Description
Crispy fried chicken breasts paired with creamy, buttery mashed potatoes make a classic, comforting meal that’s perfect for any day of the week. The chicken is marinated in a flavorful buttermilk and egg mixture, coated in a seasoned breadcrumb and flour blend, then fried to golden perfection. Served alongside smooth mashed potatoes enriched with whole milk and butter, this dish balances crunchy and creamy textures for a satisfying experience.
Ingredients
Scale
For the Fried Chicken
- 4 boneless, skinless chicken breasts
- 1 ½ cups vegetable oil (for frying)
- 2 cups buttermilk
- 2 large eggs, whisked
- 3 teaspoons salt (for marinade)
- 1 ½ cups all-purpose flour
- ½ cup breadcrumbs (plain or Italian)
- 2 ½ teaspoons seasoned salt
- ¾ teaspoon paprika
- ½ teaspoon cayenne pepper
- 1 ½ teaspoons black pepper
For the Mashed Potatoes
- 2 pounds russet potatoes, peeled and cubed
- ½ cup whole milk
- 4 tablespoons unsalted butter
- Salt and pepper to taste
Instructions
- Marinate the Chicken: Pound the chicken breasts to about ½ inch thickness to ensure even cooking and tenderness. In a large bowl, whisk together buttermilk, eggs, and 3 teaspoons of salt until well combined.

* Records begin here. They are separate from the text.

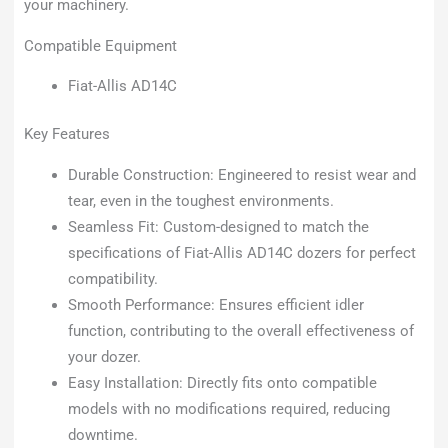
your machinery.
Compatible Equipment
Fiat-Allis AD14C
Key Features
Durable Construction: Engineered to resist wear and
tear, even in the toughest environments.
Seamless Fit: Custom-designed to match the
specifications of Fiat-Allis AD14C dozers for perfect
compatibility.
Smooth Performance: Ensures efficient idler
function, contributing to the overall effectiveness of
your dozer.
Easy Installation: Directly fits onto compatible
models with no modifications required, reducing
downtime.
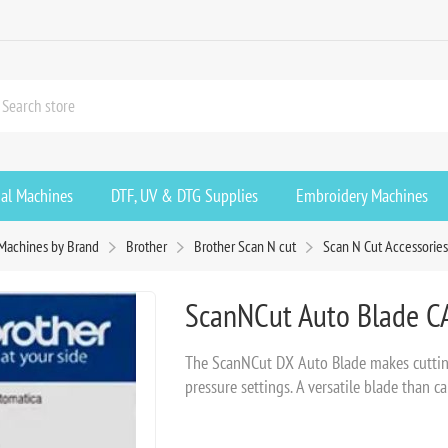
ial Machines
DTF, UV & DTG Supplies
Embroidery Machines
Machines by Brand
Brother
Brother Scan N cut
Scan N Cut Accessorie
ScanNCut Auto Blade 
The ScanNCut DX Auto Blade makes cutting 
pressure settings. A versatile blade than c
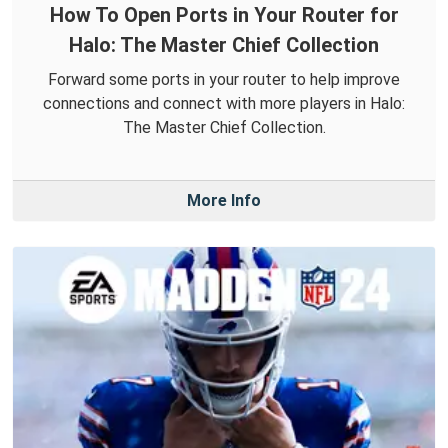
How To Open Ports in Your Router for
Halo: The Master Chief Collection
Forward some ports in your router to help improve
connections and connect with more players in Halo:
The Master Chief Collection.
More Info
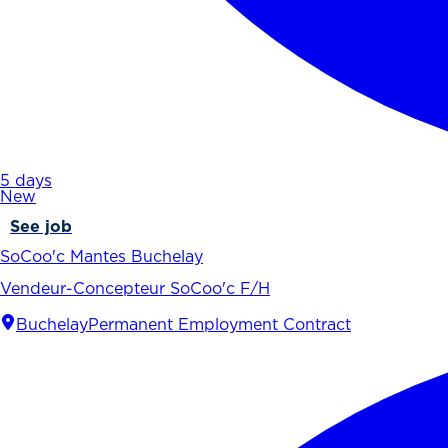
5 days
New
See job
SoCoo'c Mantes Buchelay
Vendeur-Concepteur SoCoo'c F/H
Buchelay
Permanent Employment Contract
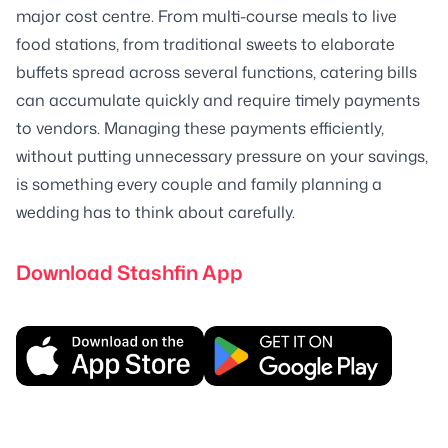
major cost centre. From multi-course meals to live
food stations, from traditional sweets to elaborate
buffets spread across several functions, catering bills
can accumulate quickly and require timely payments
to vendors. Managing these payments efficiently,
without putting unnecessary pressure on your savings,
is something every couple and family planning a
wedding has to think about carefully.
Download Stashfin App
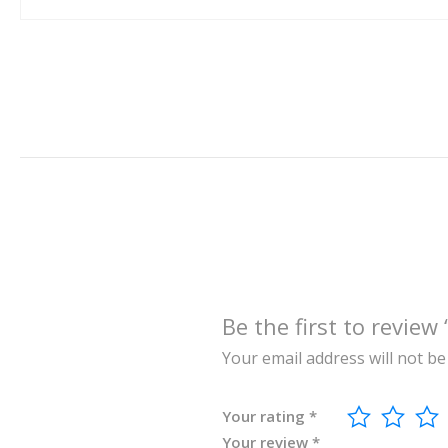
Be the first to re
Your email address will not be
Your rating
*
Your review
*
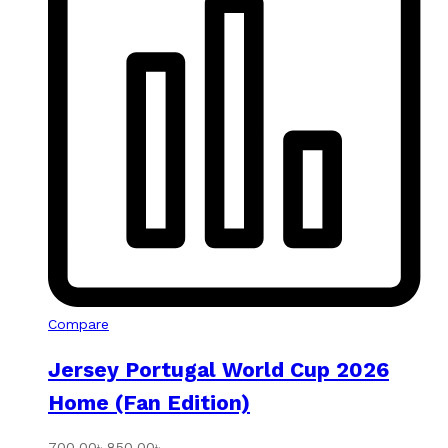
Compare
Jersey Portugal World Cup 2026
Home (Fan Edition)
700.00
৳
850.00
৳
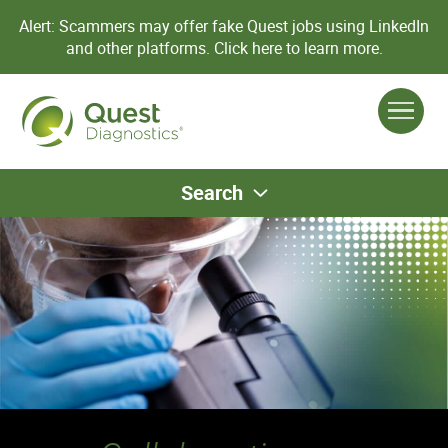
Alert: Scammers may offer fake Quest jobs using LinkedIn
and other platforms.
Click here to learn more.
Search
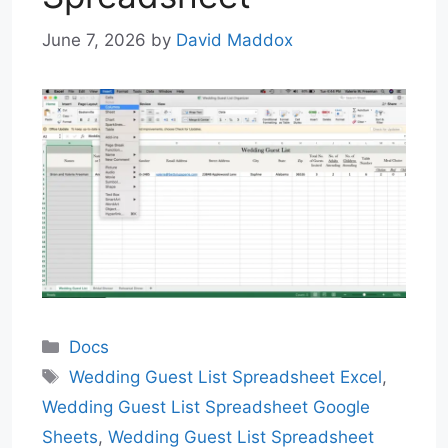
June 7, 2026
by
David Maddox
Categories
Docs
Tags
Wedding Guest List Spreadsheet Excel
,
Wedding Guest List Spreadsheet Google
Sheets
,
Wedding Guest List Spreadsheet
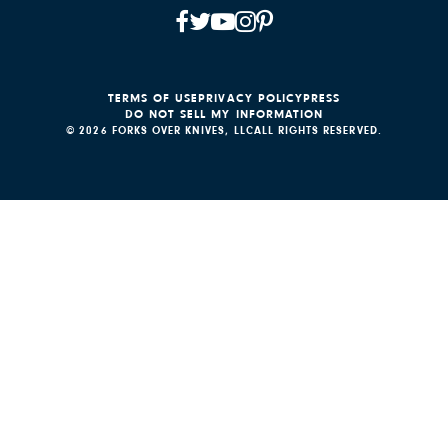
TERMS OF USE
PRIVACY POLICY
PRESS
DO NOT SELL MY INFORMATION
© 2026 FORKS OVER KNIVES, LLC
ALL RIGHTS RESERVED.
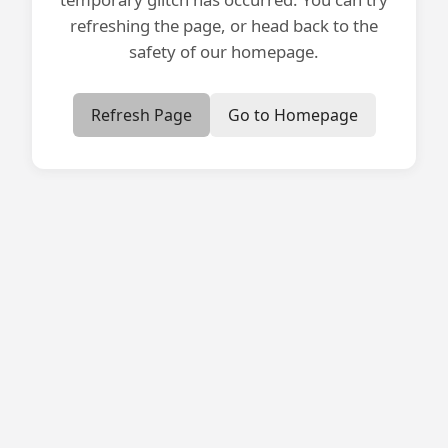
refreshing the page, or head back to the
safety of our homepage.
Refresh Page
Go to Homepage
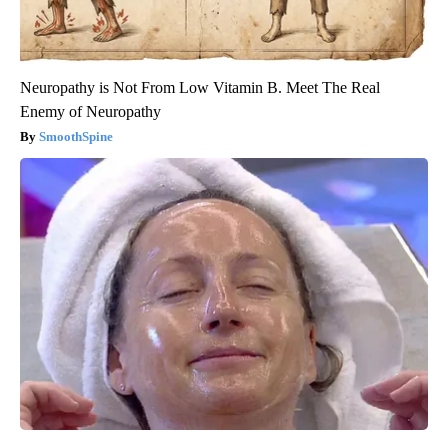
Neuropathy is Not From Low Vitamin B. Meet The Real
Enemy of Neuropathy
SmoothSpine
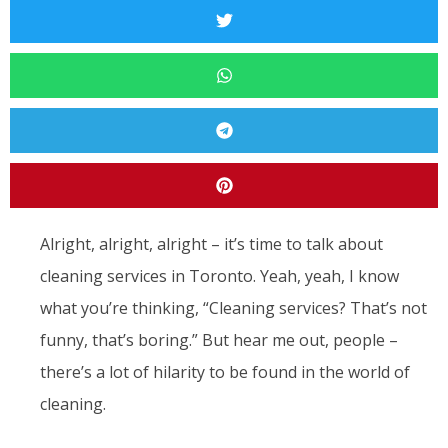
Alright, alright, alright – it’s time to talk about
cleaning services in Toronto. Yeah, yeah, I know
what you’re thinking, “Cleaning services? That’s not
funny, that’s boring.” But hear me out, people –
there’s a lot of hilarity to be found in the world of
cleaning.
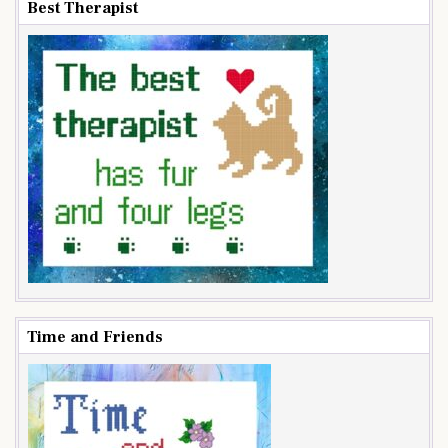
Best Therapist
Time and Friends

Submerge the chicken breasts in this marinade, cover the bowl, and refrigerate for 1 to 2 hours or overnight to allow flavors to penetrate and tenderize the meat.
- Prepare the Breading: In a shallow dish, mix together the all-purpose flour, breadcrumbs, seasoned salt, paprika, cayenne pepper, and black pepper. This blend adds a flavorful and crispy coating to the chicken when fried.
- Bread the Chicken: Remove the marinated chicken breasts from the buttermilk mixture, letting excess drip off. Thoroughly coat each piece in the breading mixture, pressing gently to adhere for a crunchy crust.
- Fry the Chicken: Heat vegetable oil in a heavy skillet over medium-high heat until it reaches 350°F (175°C). Carefully place the breaded chicken breasts in the hot oil and fry for 4 to 5 minutes on each side until they are golden brown and cooked through. Transfer the fried chicken to a wire rack to drain excess oil.
- Make the Mashed Potatoes: While frying the chicken, bring a large pot of salted water to a boil. Add the peeled and cubed russet potatoes and cook for about 15 minutes or until tender when pierced with a fork. Drain the potatoes and return them to the pot. Mash the potatoes until smooth, then stir in whole milk, unsalted butter, and salt and pepper to taste until creamy and well combined.
Notes
- Pounding the chicken breasts to an even thickness ensures they cook evenly and remain juicy.
- Marinating the chicken overnight will maximize tenderness and flavor.
- Use a thermometer to maintain the oil temperature at 350°F for perfectly crispy fried chicken.
- Russet potatoes are ideal for mashing due to their high starch content.
- Drain fried chicken on a wire rack instead of paper towels to retain crispiness.